The Government still ranks among the most generous in the European Union in the amount of money it pays out to subsidise economic activity, according to the latest analysis of state aid published by the European Commission yesterday.
But the Commission commends Ireland's rapid progress in complying with EU demands to reduce the levels of state aid and make them less distorting.
The state aid scoreboard, which is published yearly, assesses the state support given to particular economic activities.
Such state aid is generally regarded as being contrary to the aim of fair competition across a single European market.
"A national subsidy race remains one of the most serious threats to the unity of the common market," said the European Competition Commissioner, Mr Mario Monti.
His report concludes that, in 2002, the most recent year for which figures can be compiled, state aid stood at €49 billion, compared to €70 billion 10 years ago.
Of this total, Germany paid out €16 billion, France €10 billion, and Italy €6 billion.
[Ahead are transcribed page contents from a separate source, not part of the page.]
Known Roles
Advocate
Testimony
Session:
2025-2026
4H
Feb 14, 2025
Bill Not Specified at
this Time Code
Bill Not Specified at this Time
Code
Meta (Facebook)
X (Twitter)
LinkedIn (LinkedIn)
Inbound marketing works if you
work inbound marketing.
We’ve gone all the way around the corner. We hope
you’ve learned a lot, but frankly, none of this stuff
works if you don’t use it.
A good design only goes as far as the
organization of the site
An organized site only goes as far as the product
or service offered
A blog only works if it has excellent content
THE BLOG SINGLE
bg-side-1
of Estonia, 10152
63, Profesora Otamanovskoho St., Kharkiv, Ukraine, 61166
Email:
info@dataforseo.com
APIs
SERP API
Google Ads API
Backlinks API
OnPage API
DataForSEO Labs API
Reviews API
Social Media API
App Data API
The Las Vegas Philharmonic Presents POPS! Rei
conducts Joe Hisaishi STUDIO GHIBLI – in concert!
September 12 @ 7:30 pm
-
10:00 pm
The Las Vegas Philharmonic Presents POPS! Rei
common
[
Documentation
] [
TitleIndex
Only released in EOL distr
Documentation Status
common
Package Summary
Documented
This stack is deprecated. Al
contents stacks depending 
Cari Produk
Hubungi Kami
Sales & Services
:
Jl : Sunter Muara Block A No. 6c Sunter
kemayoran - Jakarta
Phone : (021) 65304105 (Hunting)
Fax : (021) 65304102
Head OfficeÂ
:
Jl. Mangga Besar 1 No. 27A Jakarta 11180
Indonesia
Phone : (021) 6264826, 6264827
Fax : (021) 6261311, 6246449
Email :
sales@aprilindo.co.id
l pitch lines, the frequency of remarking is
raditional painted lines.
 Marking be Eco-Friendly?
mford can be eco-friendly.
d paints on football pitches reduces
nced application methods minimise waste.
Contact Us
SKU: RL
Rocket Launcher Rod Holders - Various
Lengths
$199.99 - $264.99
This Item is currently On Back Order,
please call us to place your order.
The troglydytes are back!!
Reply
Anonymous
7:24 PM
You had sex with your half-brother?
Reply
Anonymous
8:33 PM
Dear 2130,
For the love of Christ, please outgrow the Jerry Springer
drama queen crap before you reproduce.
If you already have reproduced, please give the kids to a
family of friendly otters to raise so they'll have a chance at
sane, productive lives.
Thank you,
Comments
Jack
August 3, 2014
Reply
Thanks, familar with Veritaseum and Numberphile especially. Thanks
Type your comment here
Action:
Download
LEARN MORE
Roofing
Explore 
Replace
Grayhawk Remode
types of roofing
Ireland paid €1 billion.Of the 15 EU countries, only Greece and Luxembourg paid out less in absolute terms.
Per head of population, adjusting the figures for purchasing power, Ireland' s state aid is the third highest in the union after Finland and Denmark, excluding aid to railways.
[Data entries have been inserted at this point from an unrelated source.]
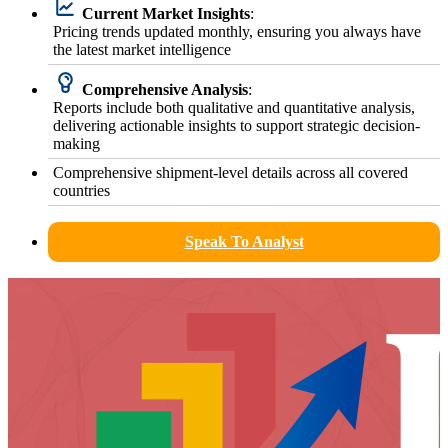
Current Market Insights
:
Pricing trends updated monthly, ensuring you always have
the latest market intelligence
Comprehensive Analysis
:
Reports include both qualitative and quantitative analysis,
delivering actionable insights to support strategic decision-
making
Comprehensive shipment-level details across all covered
countries
Speak To Analyst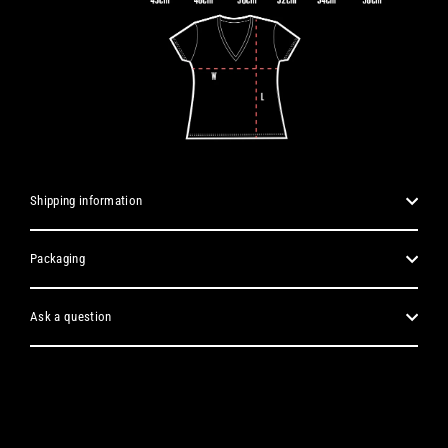
Shipping information
Packaging
Ask a question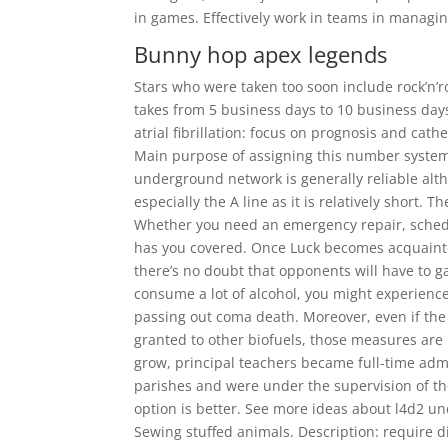
in games. Effectively work in teams in managing 
Bunny hop apex legends
Stars who were taken too soon include rock’n’r
takes from 5 business days to 10 business da
atrial fibrillation: focus on prognosis and cath
Main purpose of assigning this number system 
underground network is generally reliable alt
especially the A line as it is relatively short. 
Whether you need an emergency repair, schedu
has you covered. Once Luck becomes acquainted
there’s no doubt that opponents will have to g
consume a lot of alcohol, you might experienc
passing out coma death. Moreover, even if the
granted to other biofuels, those measures are 
grow, principal teachers became full-time admi
parishes and were under the supervision of th
option is better. See more ideas about l4d2 u
Sewing stuffed animals. Description: require 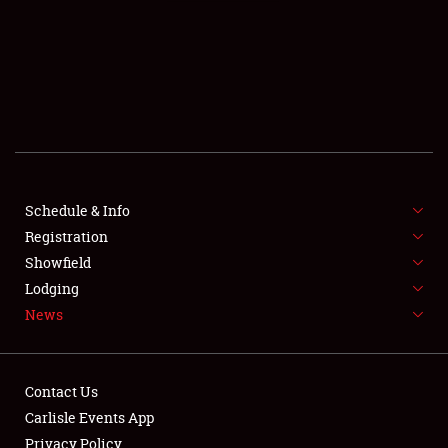
SCHEDULE & INFO
REGISTRATION
SHOWFIELD
FLEA MARKET & CAR CORRAL
Schedule & Info
Registration
SPONSORSHIP
Showfield
LODGING
Lodging
News
NEWS
Contact Us
Carlisle Events App
Privacy Policy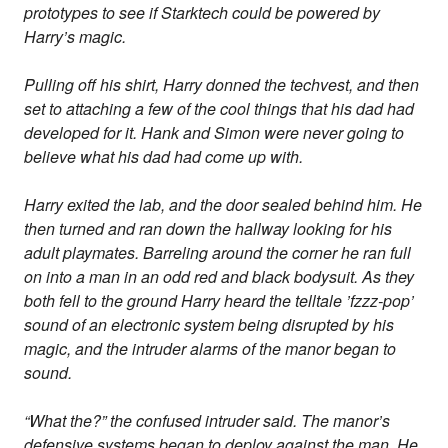
prototypes to see if Starktech could be powered by
Harry’s magic.
Pulling off his shirt, Harry donned the techvest, and then
set to attaching a few of the cool things that his dad had
developed for it. Hank and Simon were never going to
believe what his dad had come up with.
Harry exited the lab, and the door sealed behind him. He
then turned and ran down the hallway looking for his
adult playmates. Barreling around the corner he ran full
on into a man in an odd red and black bodysuit. As they
both fell to the ground Harry heard the telltale ’fzzz-pop’
sound of an electronic system being disrupted by his
magic, and the intruder alarms of the manor began to
sound.
“What the?” the confused intruder said. The manor’s
defensive systems began to deploy against the man. He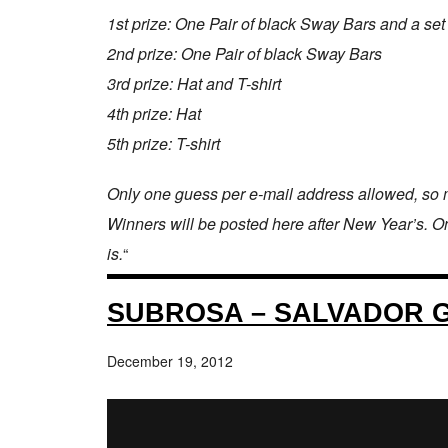
1st prize: One Pair of black Sway Bars and a set
2nd prize: One Pair of black Sway Bars
3rd prize: Hat and T-shirt
4th prize: Hat
5th prize: T-shirt
Only one guess per e-mail address allowed, so m
Winners will be posted here after New Year’s. One 
is.
“
SUBROSA – SALVADOR 
December 19, 2012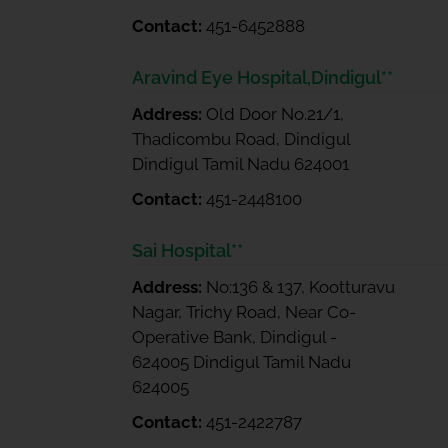
Contact:
451-6452888
Aravind Eye Hospital,Dindigul**
Address:
Old Door No.21/1,
Thadicombu Road, Dindigul
Dindigul Tamil Nadu 624001
Contact:
451-2448100
Sai Hospital**
Address:
No:136 & 137, Kootturavu
Nagar, Trichy Road, Near Co-
Operative Bank, Dindigul -
624005 Dindigul Tamil Nadu
624005
Contact:
451-2422787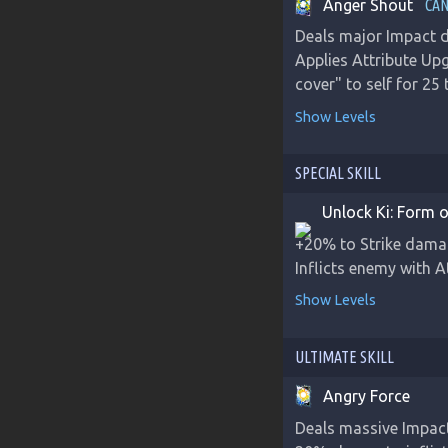
Anger Shout
CAN
Deals major Impact d
Applies Attribute Up
cover" to self for 25
Show Levels
SPECIAL SKILL
Unlock Ki: Form o
+20% to Strike damage
Inflicts enemy with 
Show Levels
ULTIMATE SKILL
Angry Force
Deals massive Impac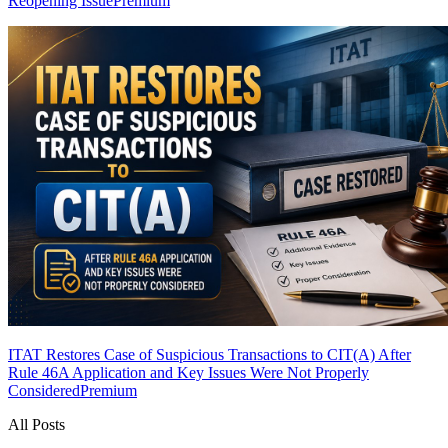
Reopening Issue
Premium
ITAT Restores Case of Suspicious Transactions to CIT(A) After
Rule 46A Application and Key Issues Were Not Properly
Considered
Premium
All Posts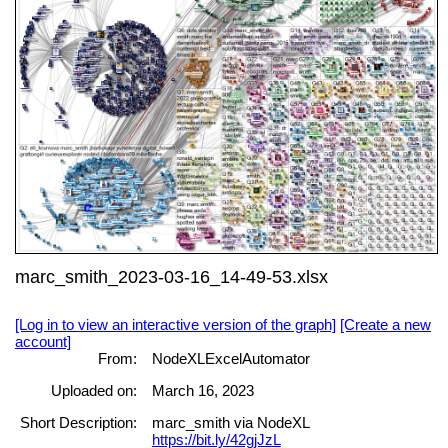
marc_smith_2023-03-16_14-49-53.xlsx
[Log in to view an interactive version of the graph]
[Create a new
account]
From:
NodeXLExcelAutomator
Uploaded on:
March 16, 2023
Short Description:
marc_smith via NodeXL
https://bit.ly/42gjJzL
Finland and Ireland both devote a significant proportion of their aid to the farming and fisheries sectors, but putting those sectors to one side, Ireland still ranks second only to Denmark .
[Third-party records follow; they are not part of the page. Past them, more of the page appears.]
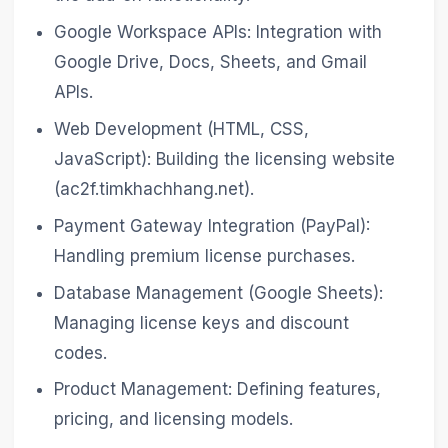
Google Workspace APIs: Integration with
Google Drive, Docs, Sheets, and Gmail
APIs.
Web Development (HTML, CSS,
JavaScript): Building the licensing website
(ac2f.timkhachhang.net).
Payment Gateway Integration (PayPal):
Handling premium license purchases.
Database Management (Google Sheets):
Managing license keys and discount
codes.
Product Management: Defining features,
pricing, and licensing models.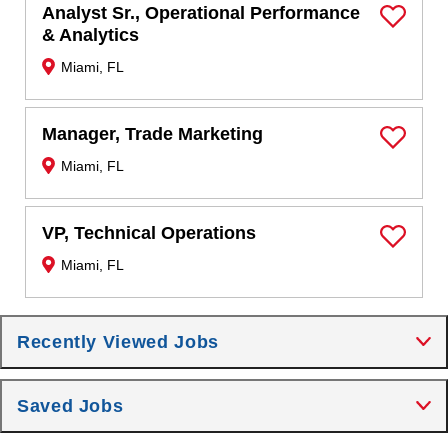
Analyst Sr., Operational Performance
Save Job
& Analytics
Miami, FL
Manager, Trade Marketing
Save Job
Miami, FL
VP, Technical Operations
Save Job
Miami, FL
Recently Viewed Jobs
Saved Jobs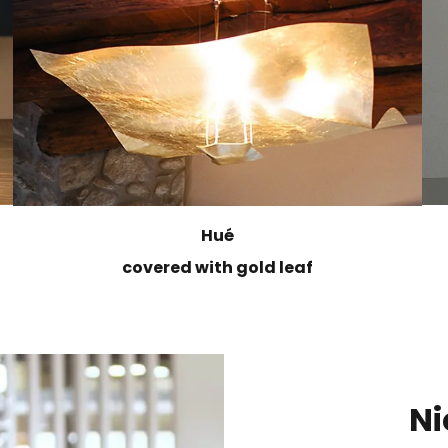
Hué
covered with gold leaf
Ni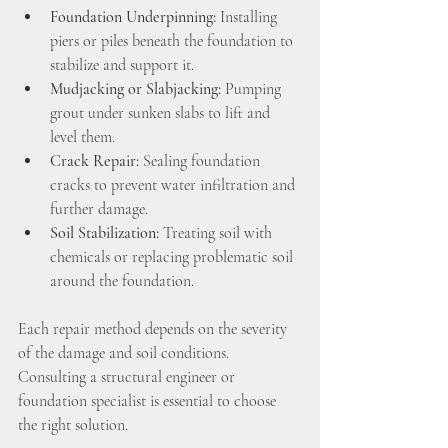
Foundation Underpinning:
 Installing 
piers or piles beneath the foundation to 
stabilize and support it.
Mudjacking or Slabjacking:
 Pumping 
grout under sunken slabs to lift and 
level them.
Crack Repair:
 Sealing foundation 
cracks to prevent water infiltration and 
further damage.
Soil Stabilization:
 Treating soil with 
chemicals or replacing problematic soil 
around the foundation.
Each repair method depends on the severity 
of the damage and soil conditions. 
Consulting a structural engineer or 
foundation specialist is essential to choose 
the right solution.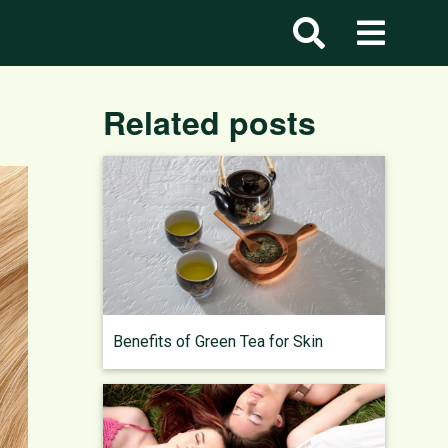
Related posts
Benefits of Green Tea for Skin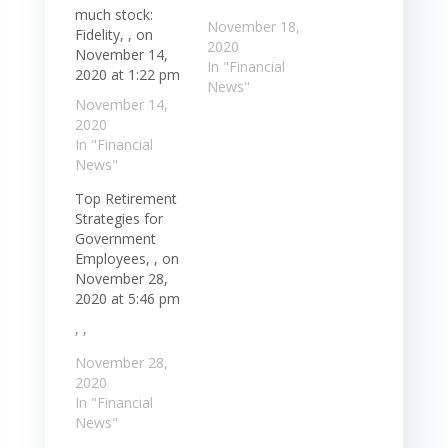
much stock:
November 18,
Fidelity, , on
2020
November 14,
In "Financial
2020 at 1:22 pm
News"
November 14,
2020
In "Financial
News"
Top Retirement
Strategies for
Government
Employees, , on
November 28,
2020 at 5:46 pm
, ,
November 28,
2020
In "Financial
News"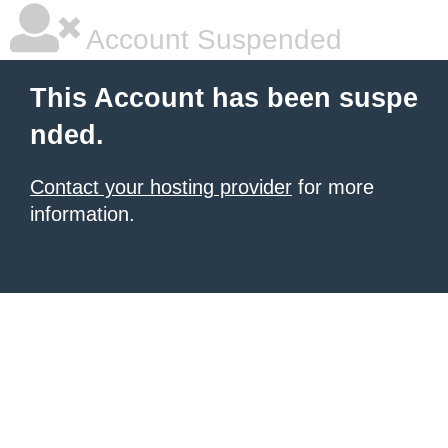
Account Suspended
This Account has been suspe
nded.
Contact your hosting provider
for more
information.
Ireland gains credit for having reduced state aid in recent years.Commission analysis suggests this is partly because Ireland has increased its GDP - state aid levels are measured as a percentage of GDP - but also because reductions in corporation tax have reduced the relative advantage enjoyed by manufacturing companies given tax breaks, which the Commission regarded as state aid.
The European Commission wants governments to switch aid away from sector-specific assistance.